Segment Start: PROVIDED ENTRIES

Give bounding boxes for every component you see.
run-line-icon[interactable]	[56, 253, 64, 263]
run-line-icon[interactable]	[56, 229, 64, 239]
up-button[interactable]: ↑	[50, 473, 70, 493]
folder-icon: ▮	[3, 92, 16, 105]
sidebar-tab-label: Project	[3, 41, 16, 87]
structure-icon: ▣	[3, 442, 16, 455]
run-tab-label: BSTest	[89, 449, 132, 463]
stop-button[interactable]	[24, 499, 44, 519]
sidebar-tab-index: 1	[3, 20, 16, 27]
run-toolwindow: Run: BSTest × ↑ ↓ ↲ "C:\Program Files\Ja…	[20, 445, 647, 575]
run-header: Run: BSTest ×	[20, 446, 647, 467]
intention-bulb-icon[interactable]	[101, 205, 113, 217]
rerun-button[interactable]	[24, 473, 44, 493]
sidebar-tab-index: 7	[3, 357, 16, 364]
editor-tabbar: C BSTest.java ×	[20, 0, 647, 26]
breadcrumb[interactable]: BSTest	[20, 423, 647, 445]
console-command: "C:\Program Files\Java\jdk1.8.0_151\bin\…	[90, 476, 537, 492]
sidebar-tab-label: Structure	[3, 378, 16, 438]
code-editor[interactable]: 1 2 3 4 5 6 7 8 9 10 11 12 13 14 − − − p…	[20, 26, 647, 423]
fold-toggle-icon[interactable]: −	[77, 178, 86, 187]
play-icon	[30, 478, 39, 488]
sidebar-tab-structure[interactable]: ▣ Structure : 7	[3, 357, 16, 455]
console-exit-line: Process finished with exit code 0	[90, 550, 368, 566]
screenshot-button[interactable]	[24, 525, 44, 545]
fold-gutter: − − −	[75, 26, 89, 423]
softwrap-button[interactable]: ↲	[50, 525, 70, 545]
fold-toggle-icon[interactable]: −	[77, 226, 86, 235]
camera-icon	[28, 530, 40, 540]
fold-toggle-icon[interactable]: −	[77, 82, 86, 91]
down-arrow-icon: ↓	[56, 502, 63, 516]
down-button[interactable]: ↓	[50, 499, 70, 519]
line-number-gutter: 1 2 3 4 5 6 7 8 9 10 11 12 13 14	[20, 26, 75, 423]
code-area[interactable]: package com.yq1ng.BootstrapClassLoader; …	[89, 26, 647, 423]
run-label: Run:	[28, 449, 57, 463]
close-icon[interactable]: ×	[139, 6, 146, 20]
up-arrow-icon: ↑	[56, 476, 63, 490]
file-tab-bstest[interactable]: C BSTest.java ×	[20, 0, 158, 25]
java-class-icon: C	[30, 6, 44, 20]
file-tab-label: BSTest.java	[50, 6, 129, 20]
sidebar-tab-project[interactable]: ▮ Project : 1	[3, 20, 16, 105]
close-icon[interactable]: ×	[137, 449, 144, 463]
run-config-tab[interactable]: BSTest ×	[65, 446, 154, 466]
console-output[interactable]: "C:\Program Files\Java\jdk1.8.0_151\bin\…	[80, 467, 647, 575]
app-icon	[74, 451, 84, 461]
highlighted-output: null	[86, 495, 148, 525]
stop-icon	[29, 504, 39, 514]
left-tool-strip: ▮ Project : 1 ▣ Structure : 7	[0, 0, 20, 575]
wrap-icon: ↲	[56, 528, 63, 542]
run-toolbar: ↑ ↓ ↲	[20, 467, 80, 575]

Segment End: PROVIDED ENTRIES

> [EXERCISE BRIEF]: Retype the entries. Every line must match exactly.

> [EXERCISE RESULT]:
Give bounding boxes for every component you see.
run-line-icon[interactable]	[56, 253, 64, 263]
run-line-icon[interactable]	[56, 229, 64, 239]
up-button[interactable]: ↑	[50, 473, 70, 493]
folder-icon: ▮	[3, 92, 16, 105]
sidebar-tab-label: Project	[3, 41, 16, 87]
structure-icon: ▣	[3, 442, 16, 455]
run-tab-label: BSTest	[89, 449, 132, 463]
stop-button[interactable]	[24, 499, 44, 519]
sidebar-tab-index: 1	[3, 20, 16, 27]
run-toolwindow: Run: BSTest × ↑ ↓ ↲ "C:\Program Files\Ja…	[20, 445, 647, 575]
run-header: Run: BSTest ×	[20, 446, 647, 467]
intention-bulb-icon[interactable]	[101, 205, 113, 217]
rerun-button[interactable]	[24, 473, 44, 493]
sidebar-tab-index: 7	[3, 357, 16, 364]
editor-tabbar: C BSTest.java ×	[20, 0, 647, 26]
breadcrumb[interactable]: BSTest	[20, 423, 647, 445]
console-command: "C:\Program Files\Java\jdk1.8.0_151\bin\…	[90, 476, 537, 492]
sidebar-tab-label: Structure	[3, 378, 16, 438]
code-editor[interactable]: 1 2 3 4 5 6 7 8 9 10 11 12 13 14 − − − p…	[20, 26, 647, 423]
fold-toggle-icon[interactable]: −	[77, 178, 86, 187]
play-icon	[30, 478, 39, 488]
sidebar-tab-structure[interactable]: ▣ Structure : 7	[3, 357, 16, 455]
console-exit-line: Process finished with exit code 0	[90, 550, 368, 566]
screenshot-button[interactable]	[24, 525, 44, 545]
fold-gutter: − − −	[75, 26, 89, 423]
softwrap-button[interactable]: ↲	[50, 525, 70, 545]
fold-toggle-icon[interactable]: −	[77, 226, 86, 235]
camera-icon	[28, 530, 40, 540]
fold-toggle-icon[interactable]: −	[77, 82, 86, 91]
down-arrow-icon: ↓	[56, 502, 63, 516]
down-button[interactable]: ↓	[50, 499, 70, 519]
line-number-gutter: 1 2 3 4 5 6 7 8 9 10 11 12 13 14	[20, 26, 75, 423]
code-area[interactable]: package com.yq1ng.BootstrapClassLoader; …	[89, 26, 647, 423]
run-label: Run:	[28, 449, 57, 463]
close-icon[interactable]: ×	[139, 6, 146, 20]
up-arrow-icon: ↑	[56, 476, 63, 490]
file-tab-bstest[interactable]: C BSTest.java ×	[20, 0, 158, 25]
java-class-icon: C	[30, 6, 44, 20]
file-tab-label: BSTest.java	[50, 6, 129, 20]
sidebar-tab-project[interactable]: ▮ Project : 1	[3, 20, 16, 105]
close-icon[interactable]: ×	[137, 449, 144, 463]
run-config-tab[interactable]: BSTest ×	[65, 446, 154, 466]
console-output[interactable]: "C:\Program Files\Java\jdk1.8.0_151\bin\…	[80, 467, 647, 575]
app-icon	[74, 451, 84, 461]
highlighted-output: null	[86, 495, 148, 525]
stop-icon	[29, 504, 39, 514]
left-tool-strip: ▮ Project : 1 ▣ Structure : 7	[0, 0, 20, 575]
wrap-icon: ↲	[56, 528, 63, 542]
run-toolbar: ↑ ↓ ↲	[20, 467, 80, 575]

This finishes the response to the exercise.